2024年6月18日火曜日

HCD研究発表会の向かう道

HCD-Net研究事業部では,年に2度,HCD研究発表会を開催している.ここでは,本イベントの在り方に関する検討とその方針について論じる.

イベントの活性化,指摘と対応

我々は,HCD研究発表会というイベントを活性化すべく,これまで,論文誌への同時投稿制度やメンター制度,審査員によるコメントフィードバック,実践報告カテゴリの設置など,様々な工夫を重ねてきた.その努力が実ったのか,あるいは,たんにHCDやUXに対する注目が増えたせいなのかもしれないが,いずれにしても,年々,発表件数が増えてきているのはたいへん喜ばしい限りである.

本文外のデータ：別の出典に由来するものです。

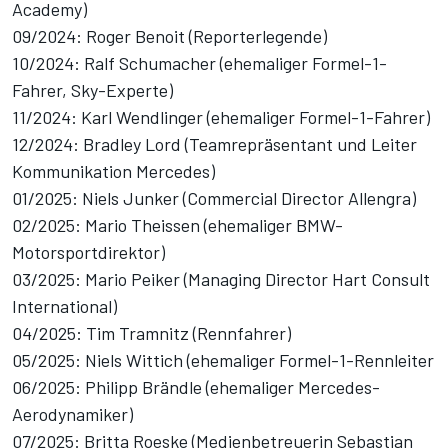
Academy)
09/2024: Roger Benoit (Reporterlegende)
10/2024: Ralf Schumacher (ehemaliger Formel-1-
Fahrer, Sky-Experte)
11/2024: Karl Wendlinger (ehemaliger Formel-1-Fahrer)
12/2024: Bradley Lord (Teamrepräsentant und Leiter
Kommunikation Mercedes)
01/2025: Niels Junker (Commercial Director Allengra)
02/2025: Mario Theissen (ehemaliger BMW-
Motorsportdirektor)
03/2025: Mario Peiker (Managing Director Hart Consult
International)
04/2025: Tim Tramnitz (Rennfahrer)
05/2025: Niels Wittich (ehemaliger Formel-1-Rennleiter
06/2025: Philipp Brändle (ehemaliger Mercedes-
Aerodynamiker)
07/2025: Britta Roeske (Medienbetreuerin Sebastian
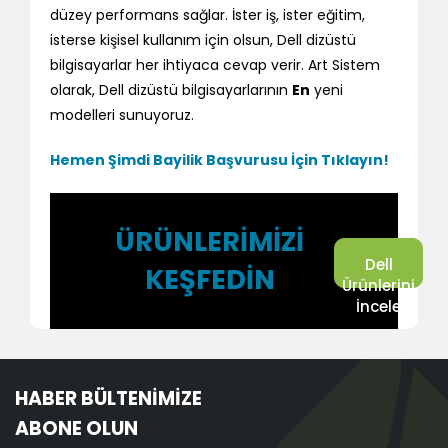
düzey performans sağlar. İster iş, ister eğitim,
isterse kişisel kullanım için olsun, Dell dizüstü
bilgisayarlar her ihtiyaca cevap verir. Art Sistem
olarak, Dell dizüstü bilgisayarlarının
En
yeni
modelleri sunuyoruz.
Hemen Şimdi
Bayilik Başvurusu İçin Tıklayın!
ÜRÜNLERİMİZİ
Dell
KEŞFEDİN
Ürünlerini
İncele
HABER BÜLTENİMİZE
ABONE OLUN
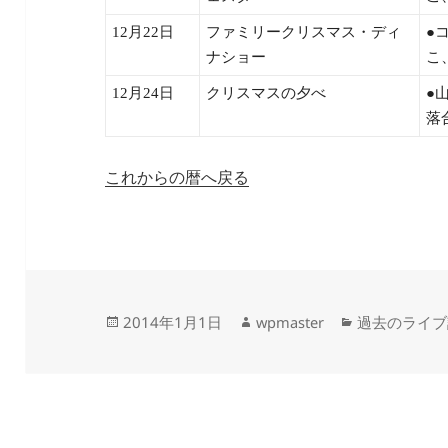
12月22日
ファミリークリスマス・ディ
●
ナショー
こ
12月24日
クリスマスの夕べ
●
落
これからの暦へ戻る
投
作
カ
2014年1月1日
wpmaster
過去のライブ
稿
成
テ
日:
者
ゴ
リ
ー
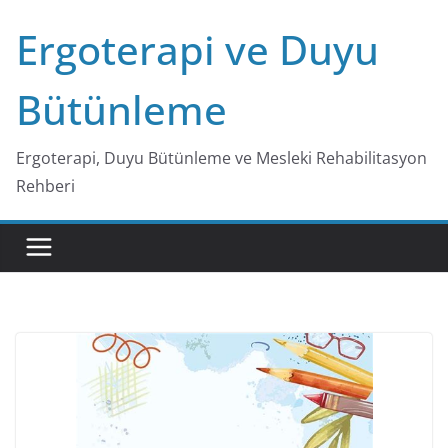
Skip
Ergoterapi ve Duyu
to
content
Bütünleme
Ergoterapi, Duyu Bütünleme ve Mesleki Rehabilitasyon
Rehberi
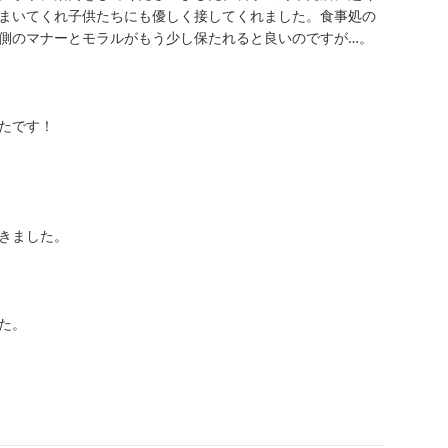
まいてくれ子供たちにも優しく接してくれました。食事処の
側のマナーとモラルがもう少し保たれると良いのですが…。

です！

ました。

。
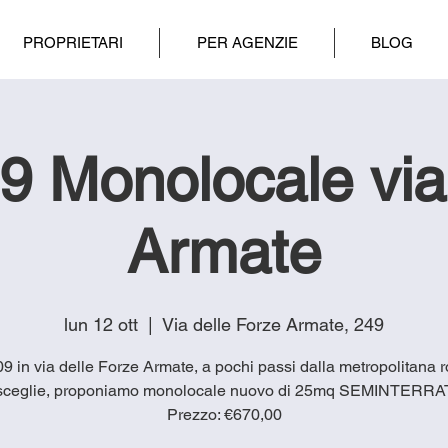
PROPRIETARI
PER AGENZIE
BLOG
9 Monolocale via
Armate
lun 12 ott
  |  
Via delle Forze Armate, 249
909 in via delle Forze Armate, a pochi passi dalla metropolitana 
sceglie, proponiamo monolocale nuovo di 25mq SEMINTERRA
Prezzo: €670,00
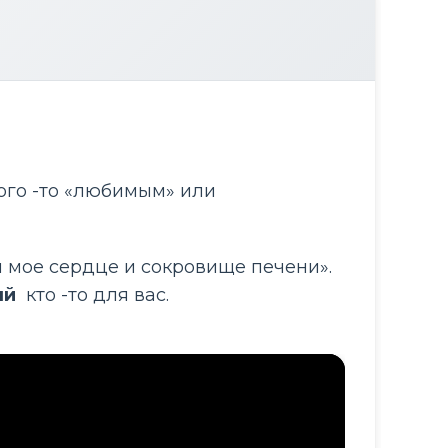
ого -то «любимым» или 
 мое сердце и сокровище печени». 
й 
 кто -то для вас.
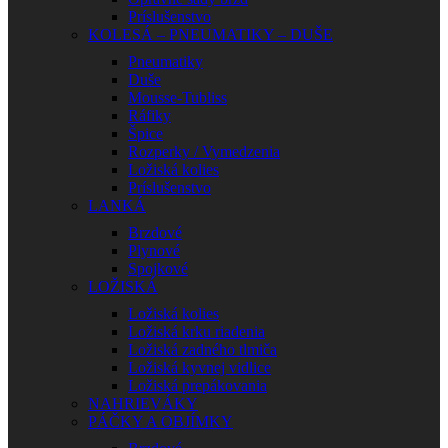
Príslušenstvo
KOLESÁ – PNEUMATIKY – DUŠE
Pneumatiky
Duše
Mousse-Tubliss
Ráfiky
Špice
Rozperky / Vymedzenia
Ložiská kolies
Príslušenstvo
LANKÁ
Brzdové
Plynové
Spojkové
LOŽISKÁ
Ložiská kolies
Ložiská krku riadenia
Ložiská zadného tlmiča
Ložiská kyvnej vidlice
Ložiská prepákovania
NAHRIEVÁKY
PÁČKY A OBJÍMKY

一方で,発表数が増えてマルチトラックにした結果,従来のきめの細かな議論ができなくなった,あるいは,発表数は増えた一方で質の低い発表が増えた,といったご批判も頂戴している.これらのご指摘はたいへん有難く,今後どうしていくのが皆様にとって望ましい研究発表会になるのかを検討するうえでとても参考になる.真摯なご意見として受け止め,運営関係者で検討する材料としたい.重ねて,厳しいご指摘をくださった皆様には御礼を申し上げる.

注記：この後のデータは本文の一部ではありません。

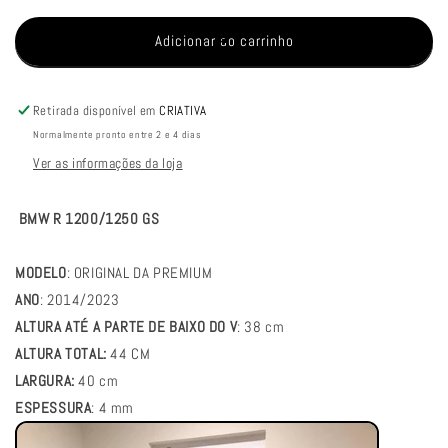
quantidade
quantidade
de
de
Adicionar ao carrinho
PARA
PARA
BRISA
BRISA
(BOLHA)
(BOLHA)
Retirada disponível em
CRIATIVA
BMW
BMW
Normalmente pronto entre 2 e 4 dias
R
R
Ver as informações da loja
1200/1250
1200/1250
GS
GS
PREMIUM
PREMIUM
BMW R 1200/1250 GS
14/23
14/23
MODELO
: ORIGINAL DA PREMIUM
ANO
: 2014/2023
ALTURA ATÉ A PARTE DE BAIXO DO V
: 38 cm
ALTURA TOTAL:
44 CM
LARGURA:
40 cm
ESPESSURA
: 4 mm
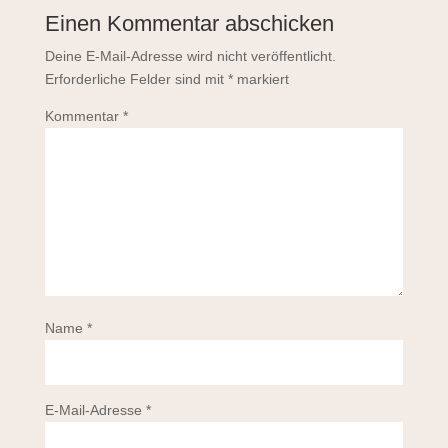
Einen Kommentar abschicken
Deine E-Mail-Adresse wird nicht veröffentlicht.
Erforderliche Felder sind mit
*
markiert
Kommentar
*
Name
*
E-Mail-Adresse
*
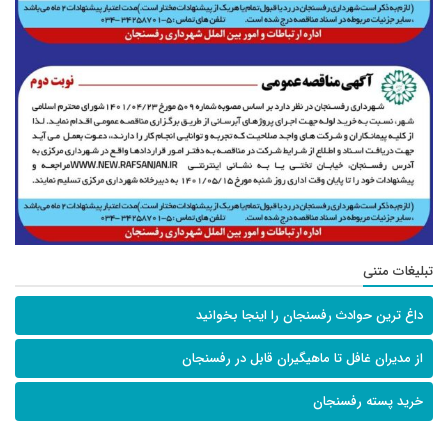
تبلیغات متنی
داغ ترین حوادث رفسنجان را اینجا بخوانید
از مدیران غافل تا ماهیگیران قابل در رفسنجان
خرید پسته رفسنجان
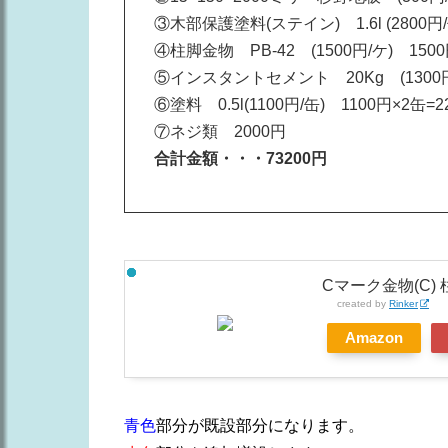
③木部保護塗料(ステイン) 1.6l (2800円/
④柱脚金物 PB-42 (1500円/ケ) 1500
⑤インスタントセメント 20Kg (1300円/
⑥塗料 0.5l(1100円/缶) 1100円×2缶=2
⑦ネジ類 2000円
合計金額・・・73200円
Cマーク金物(C)
created by
Rinker
Amazon
青色
部分が既設部分になります。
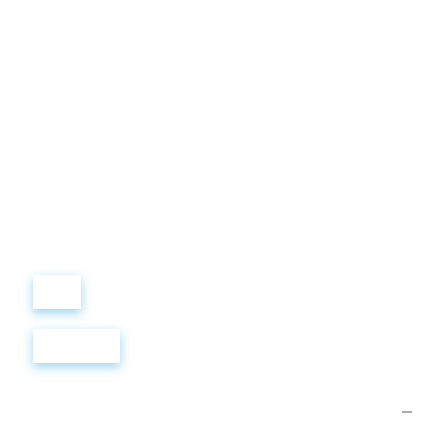
Виталий
Лобанов
ОСНОВАТЕЛЬ
“ МЫ УЧИМ ВАС ТАК, КАК
ХОТЕЛИ БЫ, ЧТОБЫ
УЧИЛИ НАС!”
+ 7
499
288
8
289
Войти
Регистрация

発表数の増大に対してマルチトラックにするのか,開催日数を増やすのかの選択は,なかなか悩ましい問題である.シングルトラックのまま複数日開催とすれば,これまでどおりの議論の質は維持できるかもしれない.しかし,参加者の負担は増大する.開催側もたいへんである.どのような形が最適解なのかは,今後,慎重な検討を進めなければならない.

発表の質の担保は必要か

「たんなる思いつきの発表ばかりでけしからん,せめてプロトタイプを作った結果を報告せよ」とのご指摘を,ある先生からいただいた.しかし,それに対しては,我々は真逆の立場を指向していることを,ここで明確に示しておきたい.

マイクロソフトリサーチUKのSimon P. Jones氏は,彼の”How to write a great research paper”と題した文献のなかで「まずアイデアを発表せよ」と語っている.その理由は,最初のアイデアが間違っていると,そのあとの研究は無駄であるから,というものである.この考え方には強く共感する.そもそも最初のアイデアを学会で議論し,第三者の指摘を踏まえたうえで,適切な目標に向けて研究を進める,その考え方は,HCDのプロセスである,まず利用状況を適切に把握せよという考え方と合致するのではないだろうか.

また,発表の敷居を下げることは,研究会の活性化につながる.企業人が多いというHCD-Netの特性を踏まえても,学会発表に慣れていない皆様にも発表の機会を提供することが,重要な意味を持つと我々は捉えている.

もちろん,だからといって,安易な発表「だけ」に甘んじていてはいけない.その点では,先の先生による指摘もまた間違ってはいない.議論を重ね,皆様が切磋琢磨していくことを,期待している.成果を出して,さらなる発表に繋げることは大切である.提案発表を受け入れることは,当然ながら,そのような発表を妨げるものではない.次回のHCD研究発表会にも,たくさんの発表があることを期待している.